TASK PROMPT -> From the line with "Nutzungsbedingungen" through the line with "Alle Rechte vorbehalten.", inclusive, return each line of the data below exactly and leave the rest out.

Extracted page text data
^^^^^^^^^^^^^^^^
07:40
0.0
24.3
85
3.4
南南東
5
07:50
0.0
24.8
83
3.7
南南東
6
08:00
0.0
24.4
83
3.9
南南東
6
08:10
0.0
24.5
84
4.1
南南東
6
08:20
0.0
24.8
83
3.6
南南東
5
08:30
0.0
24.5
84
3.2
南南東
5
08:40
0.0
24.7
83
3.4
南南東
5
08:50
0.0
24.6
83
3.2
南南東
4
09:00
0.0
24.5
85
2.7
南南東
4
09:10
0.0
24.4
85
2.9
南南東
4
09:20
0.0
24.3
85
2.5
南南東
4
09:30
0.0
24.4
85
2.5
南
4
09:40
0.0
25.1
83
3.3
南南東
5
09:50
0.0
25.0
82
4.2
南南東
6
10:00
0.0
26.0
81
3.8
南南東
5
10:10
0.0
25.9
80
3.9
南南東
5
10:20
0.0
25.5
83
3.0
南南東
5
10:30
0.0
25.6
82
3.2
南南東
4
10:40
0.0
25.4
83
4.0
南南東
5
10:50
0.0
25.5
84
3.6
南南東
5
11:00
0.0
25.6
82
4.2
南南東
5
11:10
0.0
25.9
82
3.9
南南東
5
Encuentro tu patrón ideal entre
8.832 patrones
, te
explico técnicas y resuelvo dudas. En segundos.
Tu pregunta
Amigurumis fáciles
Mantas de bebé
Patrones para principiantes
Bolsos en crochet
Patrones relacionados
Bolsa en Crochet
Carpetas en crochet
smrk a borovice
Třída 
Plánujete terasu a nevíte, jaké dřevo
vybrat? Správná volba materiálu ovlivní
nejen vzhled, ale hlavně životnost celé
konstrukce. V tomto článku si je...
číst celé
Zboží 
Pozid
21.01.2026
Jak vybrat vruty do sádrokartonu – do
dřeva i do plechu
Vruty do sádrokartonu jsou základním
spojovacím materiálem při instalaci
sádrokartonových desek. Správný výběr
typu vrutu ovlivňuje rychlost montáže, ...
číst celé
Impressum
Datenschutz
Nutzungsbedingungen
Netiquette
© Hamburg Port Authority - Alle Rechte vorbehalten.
^^^^^^^^^^^^^^^^
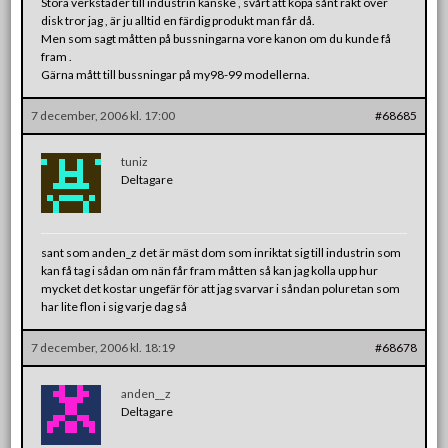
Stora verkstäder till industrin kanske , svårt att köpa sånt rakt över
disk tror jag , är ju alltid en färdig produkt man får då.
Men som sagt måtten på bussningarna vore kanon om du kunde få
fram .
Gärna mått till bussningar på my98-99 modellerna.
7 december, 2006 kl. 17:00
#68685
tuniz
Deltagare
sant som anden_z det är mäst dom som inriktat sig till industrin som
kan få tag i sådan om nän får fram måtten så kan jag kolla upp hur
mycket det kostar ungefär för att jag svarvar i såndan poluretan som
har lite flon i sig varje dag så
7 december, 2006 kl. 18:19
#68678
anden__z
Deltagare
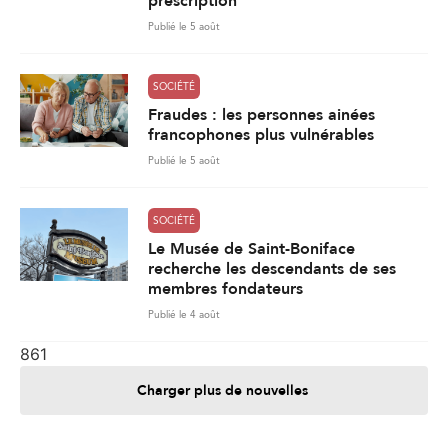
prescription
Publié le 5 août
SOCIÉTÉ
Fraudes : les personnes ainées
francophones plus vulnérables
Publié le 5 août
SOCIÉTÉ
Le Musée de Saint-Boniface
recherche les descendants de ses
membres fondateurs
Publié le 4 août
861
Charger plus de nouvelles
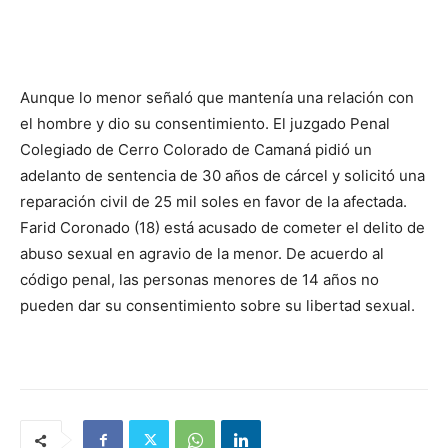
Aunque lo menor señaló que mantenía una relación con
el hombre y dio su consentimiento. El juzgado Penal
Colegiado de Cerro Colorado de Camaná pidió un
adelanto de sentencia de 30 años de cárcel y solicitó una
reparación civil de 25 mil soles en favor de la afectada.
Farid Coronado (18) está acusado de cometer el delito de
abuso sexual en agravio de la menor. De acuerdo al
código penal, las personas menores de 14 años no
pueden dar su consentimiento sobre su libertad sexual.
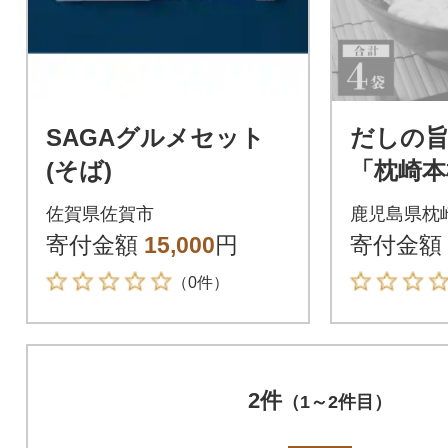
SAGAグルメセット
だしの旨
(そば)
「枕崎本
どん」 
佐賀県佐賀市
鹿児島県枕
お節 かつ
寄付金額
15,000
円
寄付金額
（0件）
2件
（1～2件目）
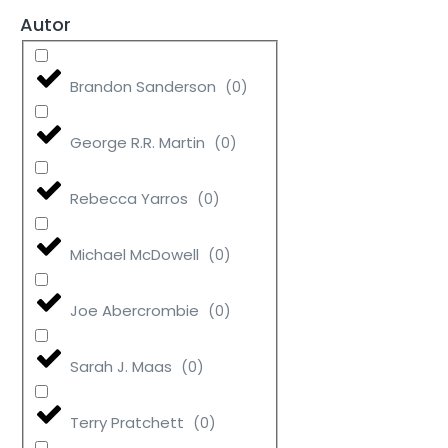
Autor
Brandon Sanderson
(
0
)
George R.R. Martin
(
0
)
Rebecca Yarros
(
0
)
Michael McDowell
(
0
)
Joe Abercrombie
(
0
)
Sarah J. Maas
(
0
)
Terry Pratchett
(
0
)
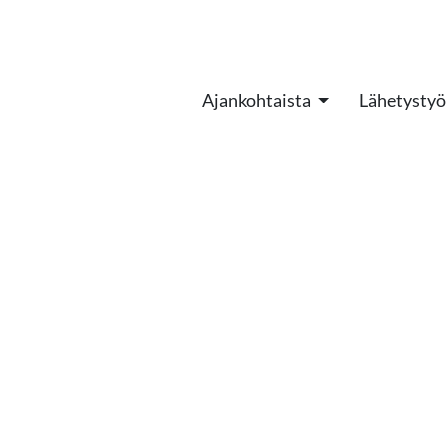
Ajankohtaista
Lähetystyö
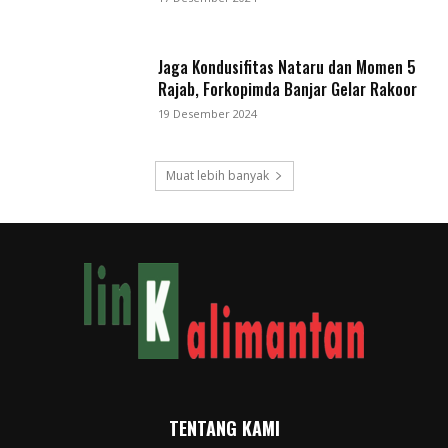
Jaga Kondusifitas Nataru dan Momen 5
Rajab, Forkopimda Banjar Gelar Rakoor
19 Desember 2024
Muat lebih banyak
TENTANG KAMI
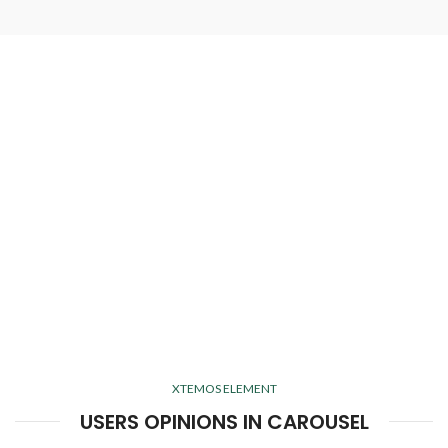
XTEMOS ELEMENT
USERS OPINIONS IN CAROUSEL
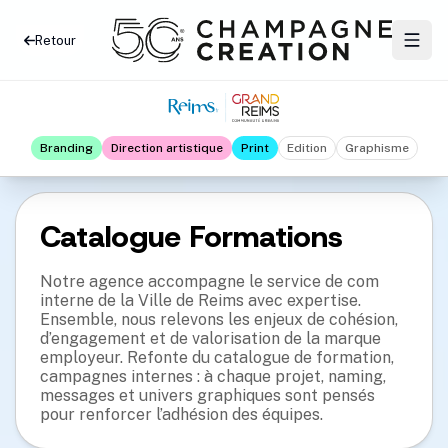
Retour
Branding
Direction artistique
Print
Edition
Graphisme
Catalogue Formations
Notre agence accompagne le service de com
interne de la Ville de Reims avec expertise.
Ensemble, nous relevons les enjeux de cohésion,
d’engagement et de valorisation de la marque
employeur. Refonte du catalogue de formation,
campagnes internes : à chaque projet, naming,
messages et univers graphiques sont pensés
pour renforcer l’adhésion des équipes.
^^^^^^^^^^^^^^^^
YOUR SOLUTION ->
Nutzungsbedingungen
Netiquette
© Hamburg Port Authority - Alle Rechte vorbehalten.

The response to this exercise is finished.